Before initiating treatment with Tylex and during the treatment, treatment goals and a discontinuation plan should be agreed with the patient (see section 4.2). Before and during treatment the patient should also be informed about the risks and signs of OUD. If these signs occur, patients should contact their physician.
Patients will require monitoring for signs of drug-seeking behaviour (e.g. too early requests for refills). This includes the review of concomitant opioids and psycho-active drugs (like benzodiazepines). For patients with signs and symptoms of OUD, consultation with an addiction specialist should be considered.
Drug withdrawal syndrome
Prior to starting treatment with any opioids, a discussion should be held with patients to put in place a withdrawal strategy for ending treatment with codeine.
Drug withdrawal syndrome may occur upon abrupt cessation of therapy or dose reduction. When a patient no longer requires therapy, it is advisable to taper the dose gradually to minimise symptoms of withdrawal. Tapering from a high dose may take weeks to months.
The opioid drug withdrawal syndrome is characterised by some or all of the following: restlessness, lacrimation, rhinorrhoea, yawning, perspiration, chills, myalgia, mydriasis and palpitations. Other symptoms may also develop including irritability, agitation, anxiety, hyperkinesia, tremor, weakness, insomnia, anorexia, abdominal cramps, nausea, vomiting, diarrhoea, increased blood pressure, increased respiratory rate or heart rate.
If women take this drug during pregnancy, there is a risk that their newborn infants will experience neonatal withdrawal syndrome.
Hyperalgesia
Hyperalgesia may be diagnosed if the patient on long-term opioid therapy presents with increased pain. This might be qualitatively and anatomically distinct from pain related to disease progression or to breakthrough pain resulting from development of opioid tolerance. Pain associated with hyperalgesia tends to be more diffuse than the pre-existing pain and less defined in quality. Symptoms of hyperalgesia may resolve with a reduction of opioid dose.
Paediatric population:
Tylex should be used with extreme caution in adolescents between 12 and 18 years. An alternative medicine should be considered if at all possible.

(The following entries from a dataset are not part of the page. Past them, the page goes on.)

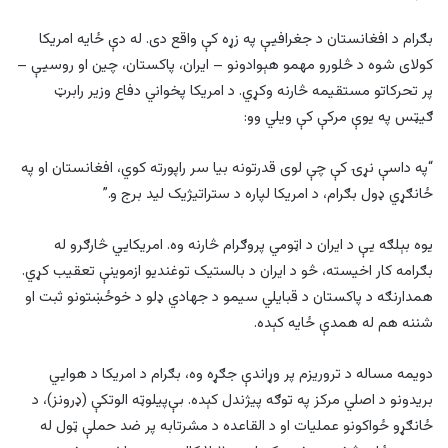
بګرام د افغانستان د جغرافیې په زړه کې واقع دی. له دې ځایه امریکا
کولای شوه د څلورو مهمو هېوادونو – ایران، پاکستان، چین او روسیې –
پر تحرکاتو مستقیمه څارنه وکړي. د امریکا پخواني دفاع وزیر رابرټ
ګیټس په یوې مرکې کې ویلي وو:
“په داسې نړۍ کې چې لوی قدرتونه بیا سر راپورته کوي، افغانستان او په
ځانګړي ډول بګرام، د امریکا لپاره د ستراتیژیک لید برج و.”
یوه بېلګه یې د ایران د اټومي پروګرام څارنه وه. امریکایي څارګرو له
بګرامه کار اخیسته، څو د ایران د بالستیک توغندیو ازموینې تعقیب کړي.
همدارنګه د پاکستان د قبایلي سیمو د جهادي ډلو د خوځښتونو ثبت او
شننه هم له همدې ځایه کېده.
دویمه مساله د تروریزم پر وړاندې جګړه وه، بګرام د امریکا د هوایي
بریدونو د اصلي مرکز په توګه پیژندل کېده. بې‌پیلوټه الوتکې (ډرونز)، د
ځانګړو ځواکونو عملیات او د القاعده د مشرتابه پر ضد حملې ټول له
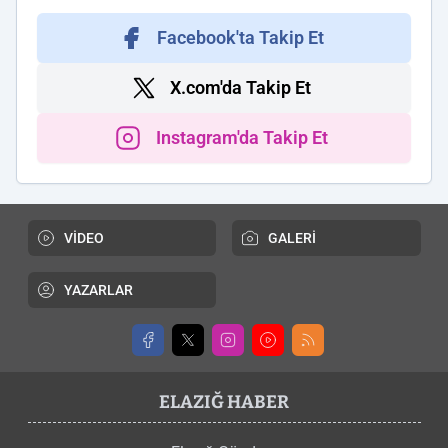
Facebook'ta Takip Et
X.com'da Takip Et
Instagram'da Takip Et
VİDEO
GALERİ
YAZARLAR
ELAZIĞ HABER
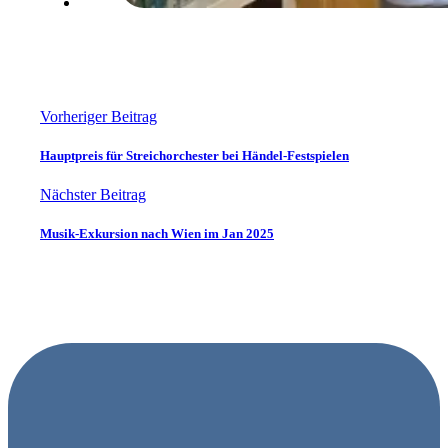
Vorheriger Beitrag
Hauptpreis für Streichorchester bei Händel-Festspielen
Nächster Beitrag
Musik-Exkursion nach Wien im Jan 2025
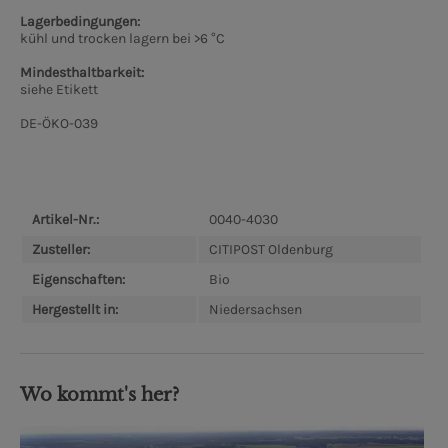
Lagerbedingungen:
kühl und trocken lagern bei >6 °C
Mindesthaltbarkeit:
siehe Etikett
DE-ÖKO-039
Artikel-Nr.:
0040-4030
Zusteller:
CITIPOST Oldenburg
Eigenschaften:
Bio
Hergestellt in:
Niedersachsen
Wo kommt's her?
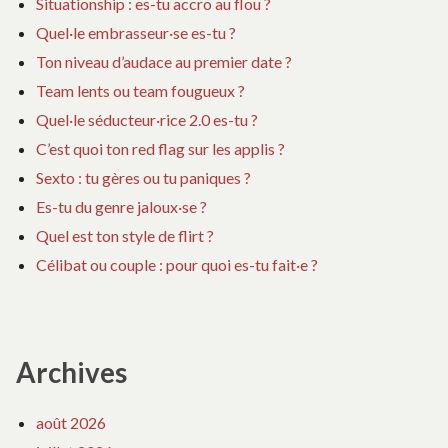
Situationship : es-tu accro au flou ?
Quel·le embrasseur·se es-tu ?
Ton niveau d’audace au premier date ?
Team lents ou team fougueux ?
Quel·le séducteur·rice 2.0 es-tu ?
C’est quoi ton red flag sur les applis ?
Sexto : tu gères ou tu paniques ?
Es-tu du genre jaloux·se ?
Quel est ton style de flirt ?
Célibat ou couple : pour quoi es-tu fait·e ?
Archives
août 2026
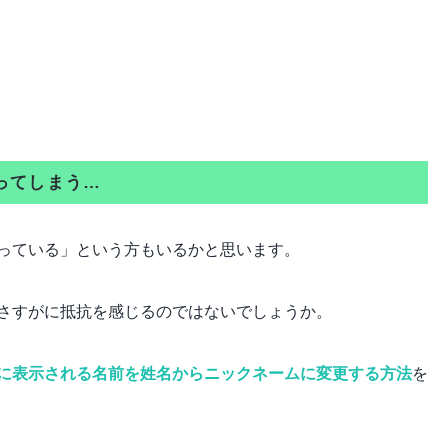
なってしまう…
っている」という方もいるかと思います。
さすがに抵抗を感じるのではないでしょうか。
ト欄に表示される名前を姓名からニックネームに変更する方法
を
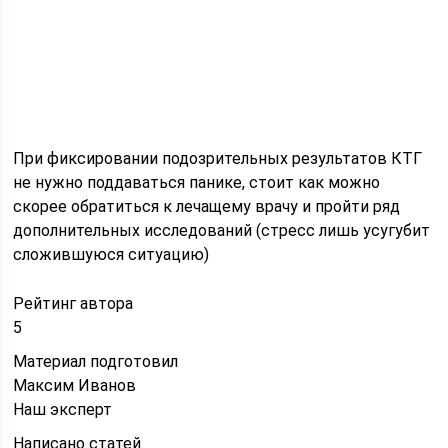
При фиксировании подозрительных результатов КТГ
не нужно поддаваться панике, стоит как можно
скорее обратиться к лечащему врачу и пройти ряд
дополнительных исследований (стресс лишь усугубит
сложившуюся ситуацию)
Рейтинг автора
5
Материал подготовил
Максим Иванов
Наш эксперт
Написано статей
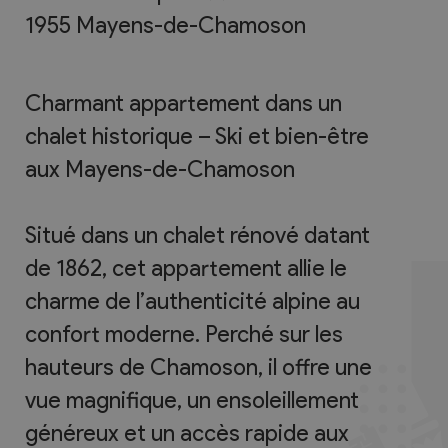
1955
Mayens-de-Chamoson
Charmant appartement dans un
chalet historique – Ski et bien-être
aux Mayens-de-Chamoson
Situé dans un chalet rénové datant
de 1862, cet appartement allie le
charme de l’authenticité alpine au
confort moderne. Perché sur les
hauteurs de Chamoson, il offre une
vue magnifique, un ensoleillement
généreux et un accès rapide aux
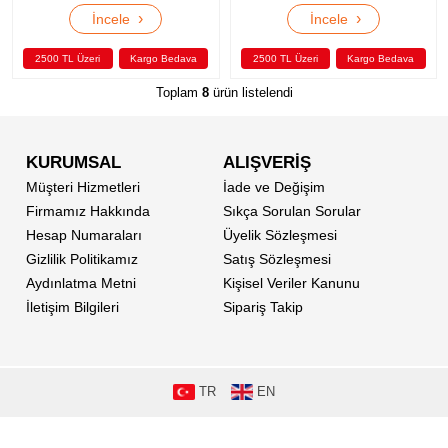
›
›
İncele
İncele
2500 TL Üzeri
Kargo Bedava
2500 TL Üzeri
Kargo Bedava
Toplam
8
ürün listelendi
KURUMSAL
ALIŞVERİŞ
Müşteri Hizmetleri
İade ve Değişim
Firmamız Hakkında
Sıkça Sorulan Sorular
Hesap Numaraları
Üyelik Sözleşmesi
Gizlilik Politikamız
Satış Sözleşmesi
Aydınlatma Metni
Kişisel Veriler Kanunu
İletişim Bilgileri
Sipariş Takip
TR
EN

Post-operative use in children
There have been reports in the published literature that codeine given post-operatively in children after tonsillectomy and/or adenoidectomy for obstructive sleep apnoea, led to rare, but life-threatening adverse events including death (see also section 4.3). All children received doses of codeine that were within the appropriate dose range; however there was evidence that these children were either ultrarapid or extensive metabolisers in their ability to metabolise codeine to morphine.
Adolescents between 12 and 18 years with compromised respiratory function
Codeine is not recommended for use in adolescents between 12 and 18 years in whom respiratory function might be compromised including neuromuscular disorders, severe cardiac or respiratory conditions, upper respiratory or lung infections, multiple trauma or extensive surgical procedures or obesity. These factors may worsen symptoms of morphine toxicity.